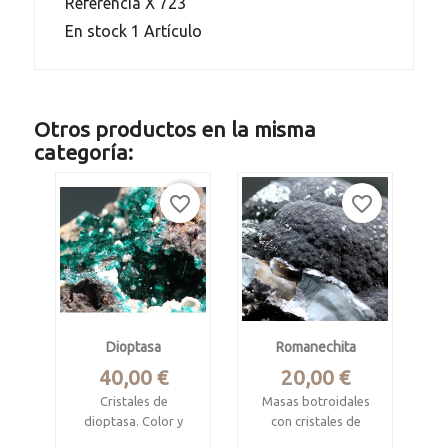
Referencia
X 723
En stock
1 Artículo
Otros productos en la misma
categoría:
favorite_border
favorite_border
Dioptasa
Romanechita
Precio
Precio
40,00 €
20,00 €
Cristales de
Masas botroidales
dioptasa. Color y
con cristales de
brillo muy intensos
pirolusita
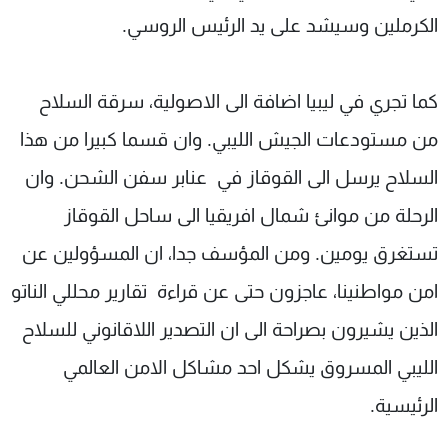
الكرملين وسيشد على يد الرئيس الروسي.
كما تجري في ليبيا اضافة الى الاصولية، سرقة السلاح
من مستودعات الجيش الليبي. وان قسما كبيرا من هذا
السلاح يرسل الى القوقاز في عنابر سفن الشحن. وان
الرحلة من موانئ شمال افريقيا الى ساحل القوقاز
تستغرق يومين. ومن المؤسف جدا، ان المسؤولين عن
امن مواطنينا، عاجزون حتى عن قراءة تقارير محللي الناتو
الذين يشيرون بصراحة الى ان التصدير اللاقانوني للسلاح
الليبي المسروق يشكل احد مشاكل الامن العالمي
الرئيسية.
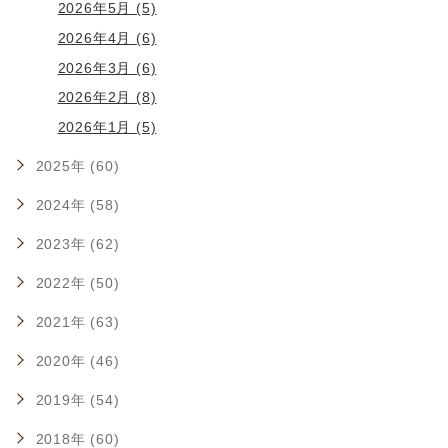
2026年5月 (5)
2026年4月 (6)
2026年3月 (6)
2026年2月 (8)
2026年1月 (5)
2025年 (60)
2024年 (58)
2023年 (62)
2022年 (50)
2021年 (63)
2020年 (46)
2019年 (54)
2018年 (60)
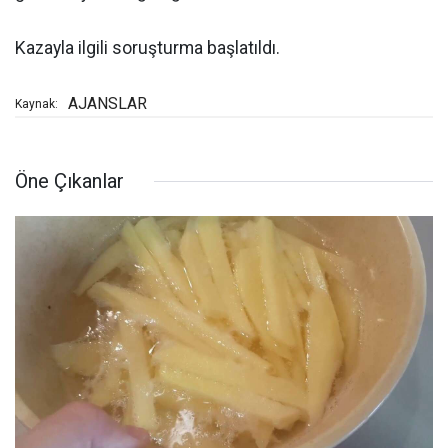
Kazayla ilgili soruşturma başlatıldı.
AJANSLAR
Kaynak:
Öne Çıkanlar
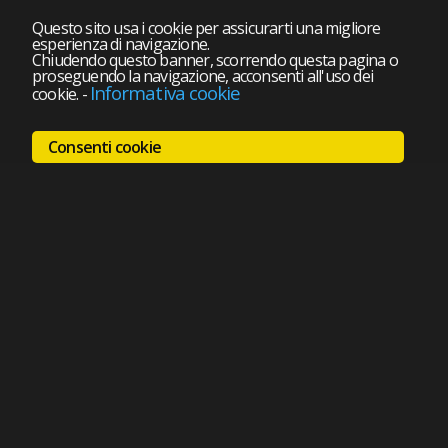
Questo sito usa i cookie per assicurarti una migliore
esperienza di navigazione.
Chiudendo questo banner, scorrendo questa pagina o
proseguendo la navigazione, acconsenti all'uso dei
Informativa cookie
cookie.
-
Consenti cookie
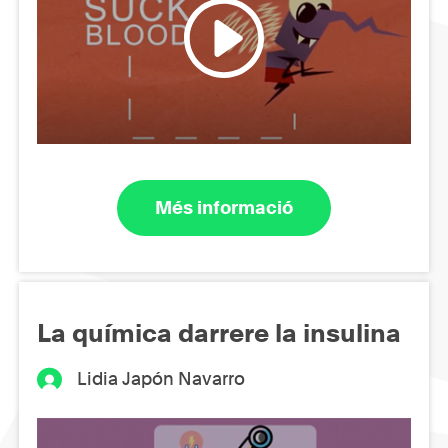
Més informació
La química darrere la insulina
Lidia Japón Navarro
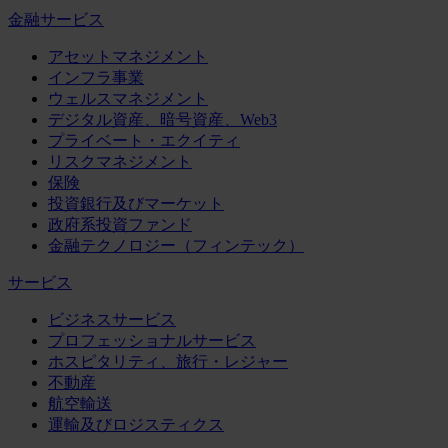
金融サービス
アセットマネジメント
インフラ事業
ウェルスマネジメント
デジタル資産、暗号資産、Web3
プライベート・エクイティ
リスクマネジメント
保険
投資銀行及びマーケット
政府系投資ファンド
金融テクノロジー（フィンテック）
サービス
ビジネスサービス
プロフェッショナルサービス
ホスピタリティ、旅行・レジャー
不動産
航空輸送
運輸及びロジスティクス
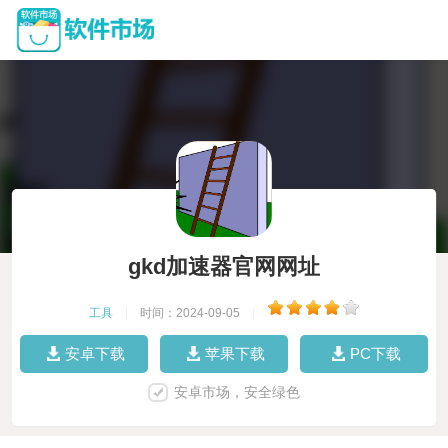
gkd加速器官网网址
工具
|
时间：2024-09-05
|
安卓下载
苹果下载
PC下载
安卓市场，安全绿色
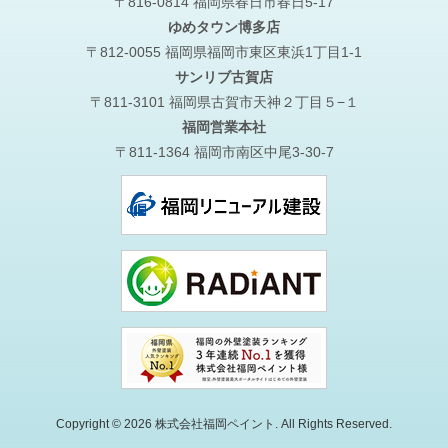
〒816-0814 福岡県春日市春日5-17
ゆめタウン博多店
〒812-0055 福岡県福岡市東区東浜1丁目1-1
サンリブ古賀店
〒811-3101 福岡県古賀市天神２丁目５−１
福岡営業本社
〒811-1364 福岡市南区中尾3-30-7
Copyright © 2026 株式会社福岡ペイント. All Rights Reserved.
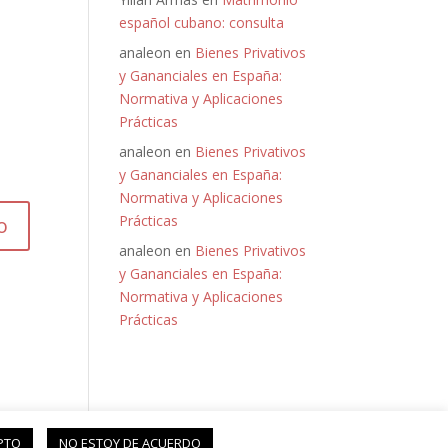
español cubano: consulta
analeon
en
Bienes Privativos
y Gananciales en España:
Normativa y Aplicaciones
Prácticas
analeon
en
Bienes Privativos
y Gananciales en España:
Normativa y Aplicaciones
Prácticas
analeon
en
Bienes Privativos
y Gananciales en España:
Normativa y Aplicaciones
Prácticas
PTO
NO ESTOY DE ACUERDO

#####

§ ACTIVITY
Please set down, exactly and with nothing added, the lines from the line with "金融テクノロジー（フィンテック）" to the end of the entries above, omitting pictures.

§ WRITTEN ANSWER
金融テクノロジー（フィンテック）
サービス
ビジネスサービス
プロフェッショナルサービス
ホスピタリティ、旅行・レジャー
不動産
航空輸送
運輸及びロジスティクス
gkd加速器官网网址
工具
|
时间：2024-09-05
|
安卓下载
苹果下载
PC下载
安卓市场，安全绿色
〒816-0814 福岡県春日市春日5-17
ゆめタウン博多店
〒812-0055 福岡県福岡市東区東浜1丁目1-1
サンリブ古賀店
〒811-3101 福岡県古賀市天神２丁目５−１
福岡営業本社
〒811-1364 福岡市南区中尾3-30-7
Copyright © 2026 株式会社福岡ペイント. All Rights Reserved.
español cubano: consulta
analeon
en
Bienes Privativos
y Gananciales en España:
Normativa y Aplicaciones
Prácticas
analeon
en
Bienes Privativos
y Gananciales en España:
Normativa y Aplicaciones
Prácticas
analeon
en
Bienes Privativos
y Gananciales en España:
Normativa y Aplicaciones
Prácticas
PTO
NO ESTOY DE ACUERDO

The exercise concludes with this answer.